Roughnecks snub 'absolutely ridiculous'

WES GILBERTSON, QMI Agency

, Last Updated: 12:09 PM ET

CALGARY - The Calgary Roughnecks seem to have the experts perplexed.

First, National Lacrosse League insiders predicted they’d lose a pile of games. The Riggers proved them wrong, rolling to a league-best 11-5 record and earning the top seed for the playoffs.

Thanks to that unexpected success, many of those same pundits had Roughnecks GM Brad Banister and head coach Dave Pym pegged as shoo-ins for the annual hardware handed out to the NLL’s top GM and best bench boss.

Wrong again.

On Thursday afternoon, the league announced Rochester Knighthawks skipper Mike Hasen was named the NLL’s coach of the year, while K-Hawks architect Curt Styres was voted the top general manager.

Pym and Banister finished second in the balloting, with representatives from every organization having a say. According to a league source, Banister (30) was three points behind Styres (33) in the final tally, while Hasen collected four more points (52) than Pym (48).

“I’m very surprised. I think both Dave and Brad deserved the awards,” said Roughnecks forward Kaleb Toth. “I’m sure the reason that they didn’t get it is either the league is trying to give Rochester a pat on the back, or they’re upset at Brad for selling the team.

“You look at the moves that Brad made in the off-season, trading Tracey Kelusky and Josh Sanderson and Jeff Moleski and Matt King — four excellent players and going with youth, and nobody expected us to do anything. Everybody thought we were going to have a rebuilding year, yet we were the best team in the league.

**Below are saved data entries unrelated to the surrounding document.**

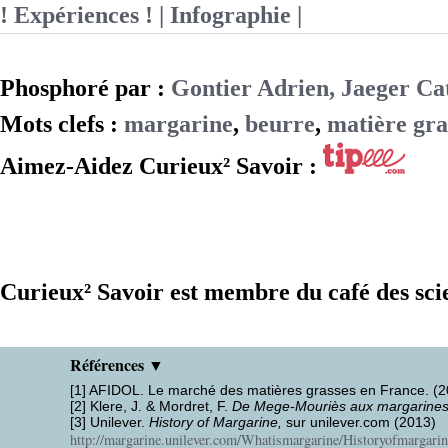
! Expériences !
| Infographie |
Phosphoré par :
Gontier Adrien, Jaeger Ca
Mots clefs :
margarine
,
beurre
,
matière gra
Aimez-Aidez Curieux² Savoir :
Curieux² Savoir est membre du café des sci
Références ▼
[1] AFIDOL. Le marché des matières grasses en France. (2
[2] Klere, J. & Mordret, F.
De Mege-Mouriès aux margarines 
[3] Unilever.
History of Margarine,
sur unilever.com (2013)
http://margarine.unilever.com/Whatismargarine/Historyofmargari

“And you don’t give a GM and head coach an award for that? That’s absolutely ridiculous.”

After an off-season payroll purge, the Riggers opened the season with 10 newcomers — including four rookies — on the roster. They gelled almost immediately, though, winning West Division bragging rights in convincing fashion.

The Knighthawks were also expected to endure a long winter but finished with a 10-6 mark and earned third spot in the East Division.

Despite the award snubs, Banister and Pym still have a shot at the Champion’s Cup, a claim Styres and Hasen can no longer make.

While the Knighthawks were eliminated by the Toronto Rock in last Sunday’s quarterfinal, the Riggers will host the defending champion Washington Stealth in Saturday’s semifinal clash at the Saddledome.

“I think all they care about is how we do, and that’s what makes them good at their jobs,” said Riggers faceoff ace Geoff Snider. “And that what makes them deserving of these awards. You look at coach and GM, and those guys are all about their teams and making their teams better and competitive, and Dave has obviously done that and so has Brad.

“But to be honest, I don’t think they really mind. They’re just happy we’re in the position we’re in.”

While the Roughnecks don’t seem too worried about personal accolades, they probably haven’t heard the last word on the awards snub. Pym will try anything to motivate his guys, and this is just more ammunition.

With Jeff Shattler considered a candidate for MVP and Curtis Dickson in the race for top rookie, there could be more to come.

“I’m sure it will probably come up,” said Riggers captain Andrew McBride. “But you know what? (Pym’s) a class guy that knows that it’s not about him, it’s about the team. Everybody talks about the losses we incurred this year, and we didn’t miss a beat. He was the first guy to come to camp and say ‘This isn’t a rebuilding year. This is a championship-quality team,’ and I think that was an important thing for the young guys to hear that we had a coach who has our back.

“But I don’t think the league really respects or likes what’s going on in Roughnecks land and that’s fine. We’re just trying to win a championship.”